Arbeitnehmer muss keine Headhunter-Provision zahlen

Kündigt ein Arbeitnehmer kurz nachdem der Arbeitgeber einem Headhunter die Vermittlungsprovision gezahlt hat, darf er die Provision nicht auf den Arbeitnehmer abwälzen. Laut dem Bundesarbeitsgericht (BAG) gehöre eine solche Situation zum Betriebsrisiko des Arbeitgebers. Vertragsklauseln, die eine solche Möglichkeit dennoch eröffnen, seien unwirksam.

Hintergrund im Detail

Um außerhalb vom Unternehmen geeignetes Personal zu finden, werden häufig sogenannte Headhunter eingesetzt.
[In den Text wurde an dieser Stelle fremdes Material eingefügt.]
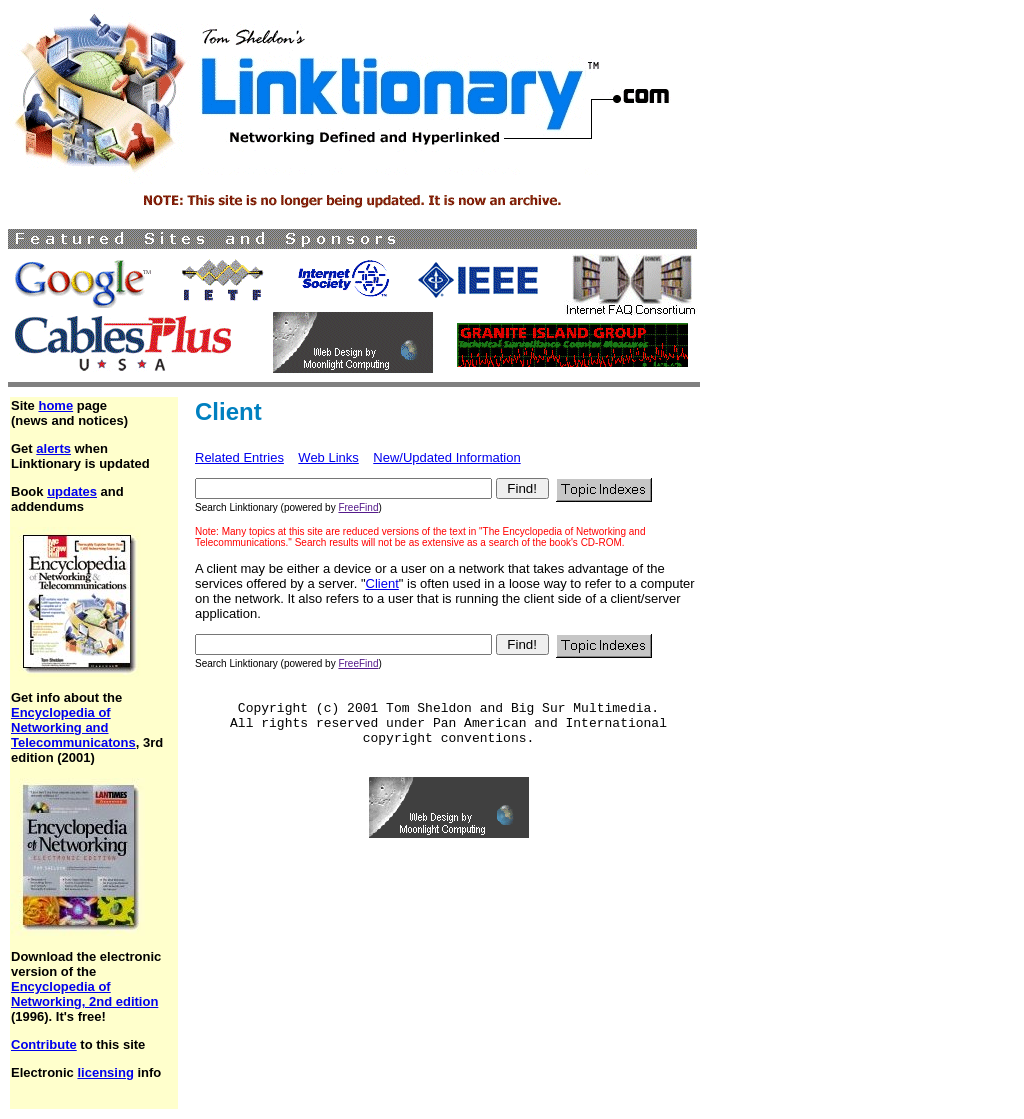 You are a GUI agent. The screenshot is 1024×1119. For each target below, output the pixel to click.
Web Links (328, 457)
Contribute (44, 1044)
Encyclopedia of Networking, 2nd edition (84, 994)
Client (382, 583)
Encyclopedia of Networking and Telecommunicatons (73, 727)
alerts (53, 448)
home (55, 405)
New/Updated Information (446, 457)
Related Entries (239, 457)
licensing (105, 1072)
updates (72, 491)
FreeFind (358, 507) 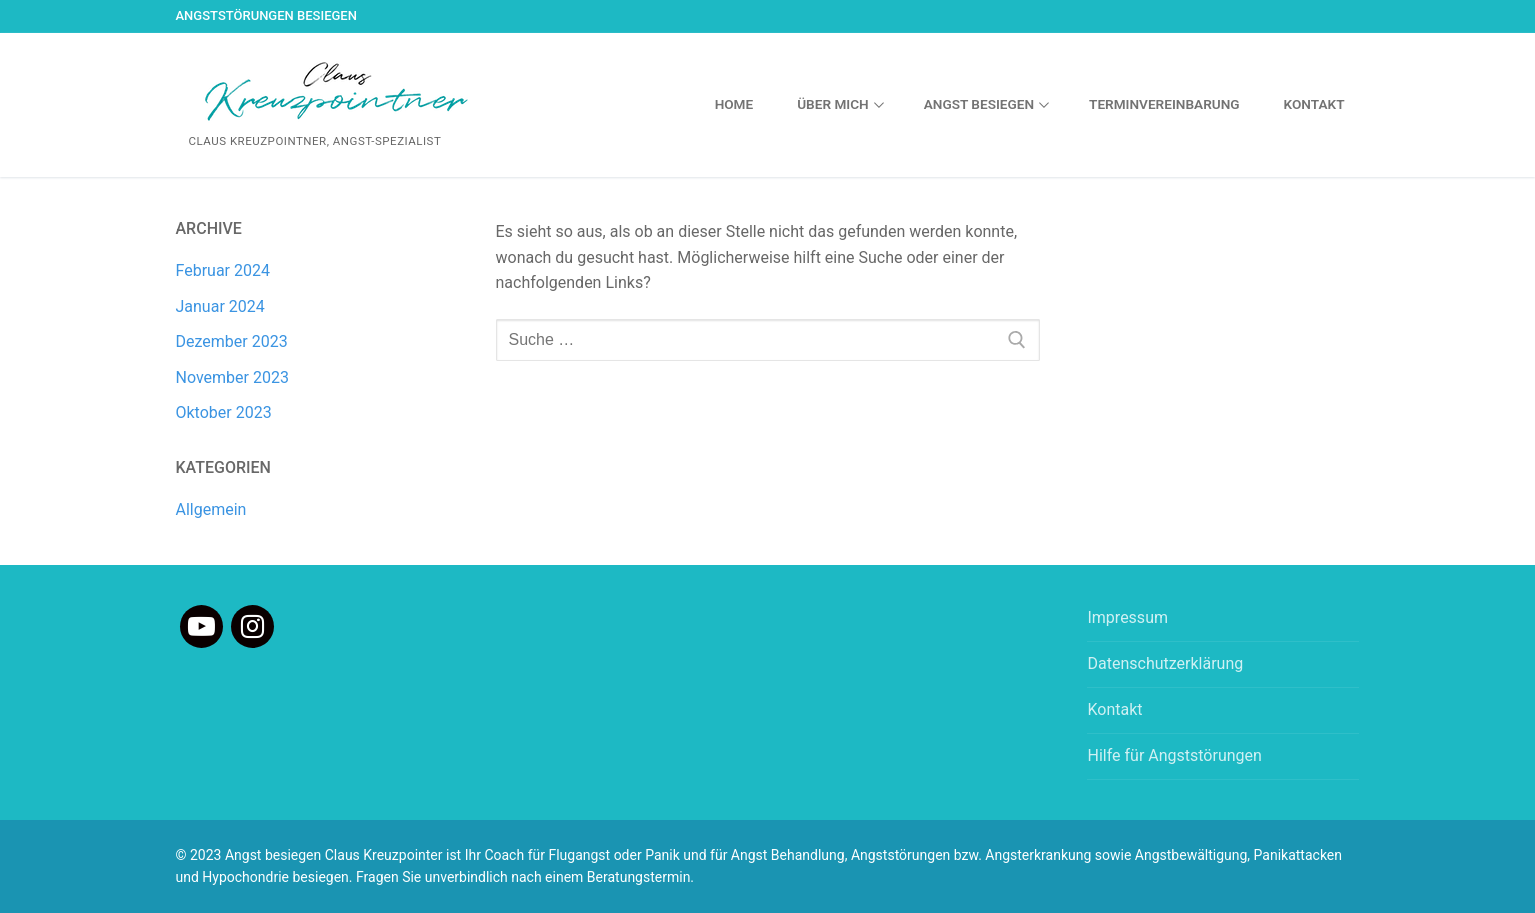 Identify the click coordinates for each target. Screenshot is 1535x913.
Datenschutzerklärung (1165, 663)
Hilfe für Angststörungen (1174, 755)
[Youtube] (201, 626)
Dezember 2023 (232, 341)
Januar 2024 (220, 306)
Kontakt (1114, 709)
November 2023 (232, 377)
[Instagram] (252, 626)
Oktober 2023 (224, 412)
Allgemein (211, 509)
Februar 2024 (223, 270)
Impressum (1127, 617) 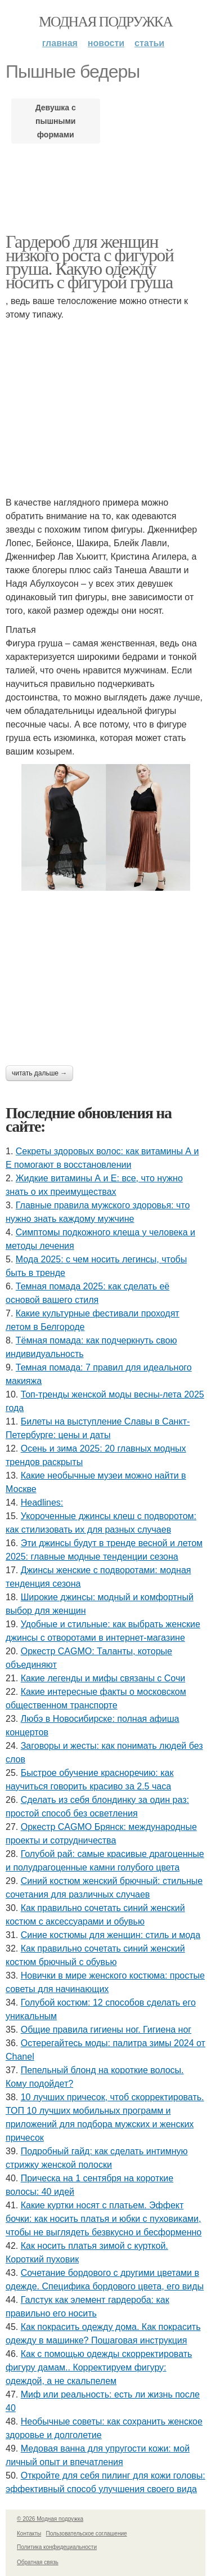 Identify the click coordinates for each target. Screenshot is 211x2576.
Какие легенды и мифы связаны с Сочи (103, 1678)
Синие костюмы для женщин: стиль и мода (110, 1935)
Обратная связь (38, 2562)
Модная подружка (105, 22)
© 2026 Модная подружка (50, 2519)
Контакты (29, 2533)
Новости (106, 43)
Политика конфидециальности (57, 2547)
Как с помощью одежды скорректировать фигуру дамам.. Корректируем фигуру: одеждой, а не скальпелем (99, 2367)
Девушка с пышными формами (55, 121)
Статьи (149, 43)
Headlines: (42, 1502)
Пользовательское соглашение (86, 2533)
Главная (60, 43)
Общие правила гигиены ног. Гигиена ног (106, 2029)
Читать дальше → (39, 1073)
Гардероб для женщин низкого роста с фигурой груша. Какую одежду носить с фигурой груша (89, 261)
Insbesondere bei anspruchsvollen, hochrangigen Stellen mit hoher Verantwortung, die ein beträchtliches Maß an Expertise und spezifischen Fähigkeiten erfordern, tragen Headhunter in der Regel einen bedeutsamen Teil bei der Besetzung von Positionen bei. Häufig ist die Einbeziehung eines Headhunters vielversprechender als der herkömmliche Weg über traditionelle Kanäle wie das Schalten von Stellenanzeigen oder die Nutzung von Jobportalen. Gelingt die Vermittlung eines Arbeitnehmers an den Arbeitgeber, erhalten Headhunter eine Provision. Diese wird in Aussicht darauf gezahlt, dass der Arbeitnehmer dem Unternehmen auch länger erhalten bleibt. Kündigt der Arbeitnehmer jedoch früher als gedacht, darf der Arbeitgeber die gezahlte Provision nicht vom Arbeitnehmer zurückfordern. Dies entschied das Bundesarbeitsgericht am 20.06.2023 (BAG, Urt. v. 20.06.2023, Az. 1 AZR 265/22).
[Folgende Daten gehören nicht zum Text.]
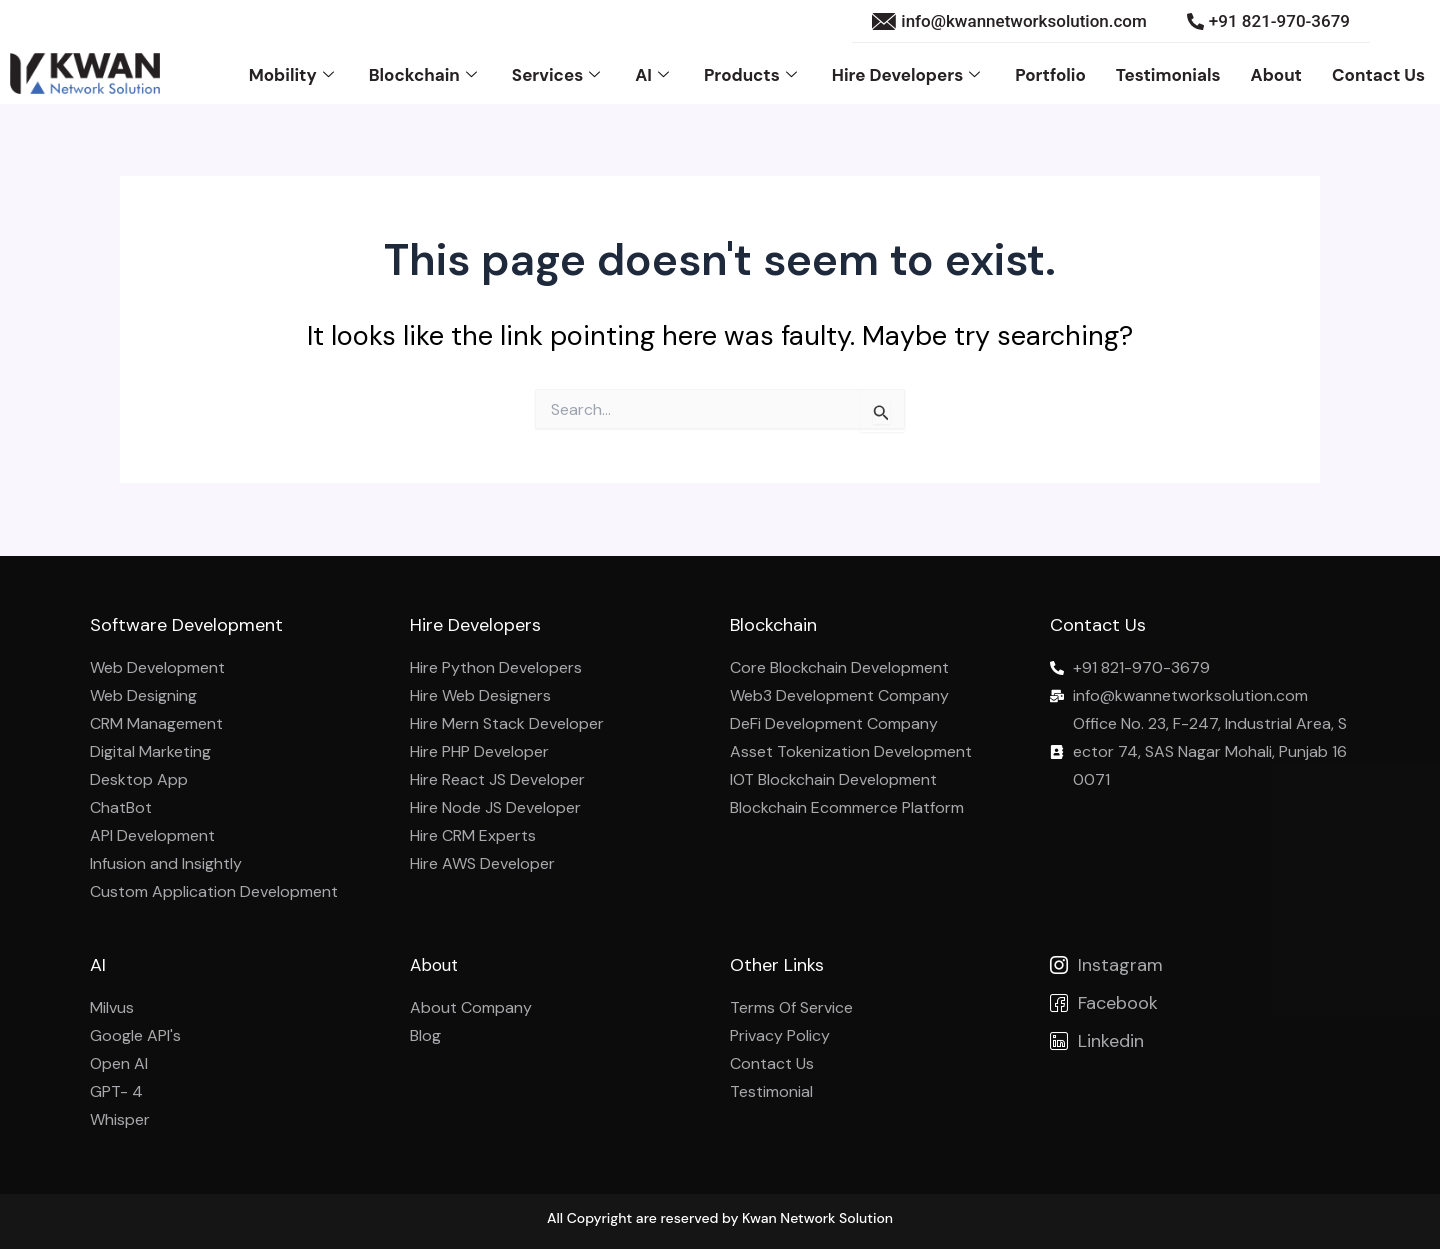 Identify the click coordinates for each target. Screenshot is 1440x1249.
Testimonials (1168, 74)
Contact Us (1378, 74)
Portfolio (1050, 74)
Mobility (294, 74)
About (1276, 74)
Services (558, 74)
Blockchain (425, 74)
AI (654, 74)
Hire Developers (908, 74)
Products (753, 74)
Ende März 2021 schlossen die Parteien einen Arbeitsvertrag, auf dessen Grundlage der Arbeitnehmer ab dem 1. Mai 2021 bei seinem Arbeitgeber tätig wurde. Da der Vertrag durch Vermittlung eines Personaldienstleisters zustande kam, zahlte der Arbeitgeber diesem eine Vermittlungsprovision von knapp 4.500 Euro. Weitere 2.230,80 Euro sollten nach Ablauf der – im Arbeitsvertrag vereinbarten – sechsmonatigen Probezeit fällig sein. Doch unverhofft kommt oft: Bereits nach zwei Monaten kündigte der Arbeitnehmer den Arbeitsvertrag fristgerecht zum 30. Juni 2021. Ärgerlich für den Arbeitgeber, denn dieser hatte inzwischen 4.500 Euro an frustrierten Aufwendungen getätigt, auf denen er nicht vollständig sitzen bleiben wollte. Aus diesem Grund zog er einen Teilbetrag von 809,21 Euro netto von der für den Monat Juni 2021 abgerechneten Vergütung des Arbeitnehmers ab.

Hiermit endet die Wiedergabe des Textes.